* Exercise:
Word for word, restate the records that come next, omitting the images.

* Supplied records:
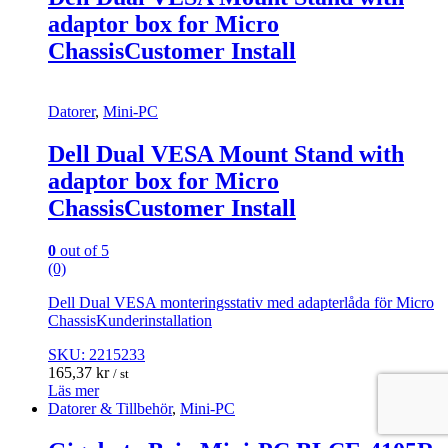
adaptor box for Micro
ChassisCustomer Install
Datorer
,
Mini-PC
Dell Dual VESA Mount Stand with
adaptor box for Micro
ChassisCustomer Install
0
out of 5
(0)
Dell Dual VESA monteringsstativ med adapterlåda för Micro
ChassisKunderinstallation
SKU: 2215233
165,37
kr
/ st
Läs mer
Datorer & Tillbehör
,
Mini-PC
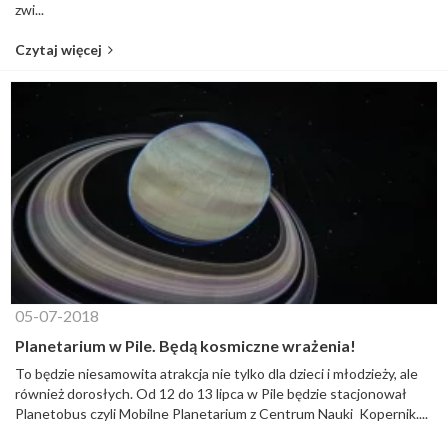
zwi...
Czytaj więcej
05-07-2018
Planetarium w Pile. Będą kosmiczne wrażenia!
To będzie niesamowita atrakcja nie tylko dla dzieci i młodzieży, ale
również dorosłych. Od 12 do 13 lipca w Pile będzie stacjonował
Planetobus czyli Mobilne Planetarium z Centrum Nauki Kopernik....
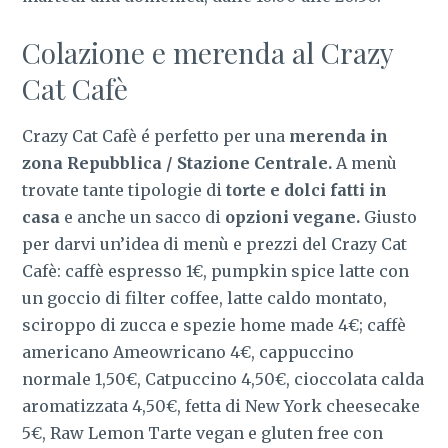
Colazione e merenda al Crazy
Cat Cafè
Crazy Cat Cafè é perfetto per una
merenda in
zona Repubblica / Stazione Centrale.
A menù
trovate tante tipologie di
torte e dolci fatti in
casa
e anche un sacco di
opzioni vegane.
Giusto
per darvi un’idea di menù e prezzi del Crazy Cat
Cafè: caffè espresso 1€, pumpkin spice latte con
un goccio di filter coffee, latte caldo montato,
sciroppo di zucca e spezie home made 4€; caffè
americano Ameowricano 4€, cappuccino
normale 1,50€, Catpuccino 4,50€, cioccolata calda
aromatizzata 4,50€, fetta di New York cheesecake
5€, Raw Lemon Tarte vegan e gluten free con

* Solution below:
adaptor box for Micro
ChassisCustomer Install
Datorer
,
Mini-PC
Dell Dual VESA Mount Stand with
adaptor box for Micro
ChassisCustomer Install
0
out of 5
(0)
Dell Dual VESA monteringsstativ med adapterlåda för Micro
ChassisKunderinstallation
SKU: 2215233
165,37
kr
/ st
Läs mer
Datorer & Tillbehör
,
Mini-PC
zwi...
Czytaj więcej
05-07-2018
Planetarium w Pile. Będą kosmiczne wrażenia!
To będzie niesamowita atrakcja nie tylko dla dzieci i młodzieży, ale
również dorosłych. Od 12 do 13 lipca w Pile będzie stacjonował
Planetobus czyli Mobilne Planetarium z Centrum Nauki Kopernik....
Colazione e merenda al Crazy
Cat Cafè
Crazy Cat Cafè é perfetto per una
merenda in
zona Repubblica / Stazione Centrale.
A menù
trovate tante tipologie di
torte e dolci fatti in
casa
e anche un sacco di
opzioni vegane.
Giusto
per darvi un’idea di menù e prezzi del Crazy Cat
Cafè: caffè espresso 1€, pumpkin spice latte con
un goccio di filter coffee, latte caldo montato,
sciroppo di zucca e spezie home made 4€; caffè
americano Ameowricano 4€, cappuccino
normale 1,50€, Catpuccino 4,50€, cioccolata calda
aromatizzata 4,50€, fetta di New York cheesecake
5€, Raw Lemon Tarte vegan e gluten free con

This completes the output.